Page-level text extractions:
□ □ □ □ □ □ □

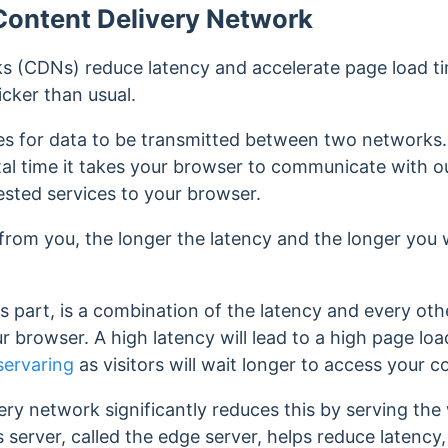
Content Delivery Network
s (CDNs) reduce latency and accelerate page load tim
cker than usual.
akes for data to be transmitted between two networks
total time it takes your browser to communicate with o
ested services to your browser.
 from you, the longer the latency and the longer you w
ts part, is a combination of the latency and every othe
 browser. A high latency will lead to a high page load 
servaring
as visitors will wait longer to access your 
ery network significantly reduces this by serving th
is server, called the edge server, helps reduce latency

□ □ □ □ □ □ □

Please give an exact copy of the entries above, from the line with "ested services to your browser." down to the line with "ery network significantly", inclusive, and nothing else.

### Result of the exercise
ested services to your browser.
 from you, the longer the latency and the longer you w
ts part, is a combination of the latency and every othe
 browser. A high latency will lead to a high page load 
servaring
as visitors will wait longer to access your 
ery network significantly reduces this by serving th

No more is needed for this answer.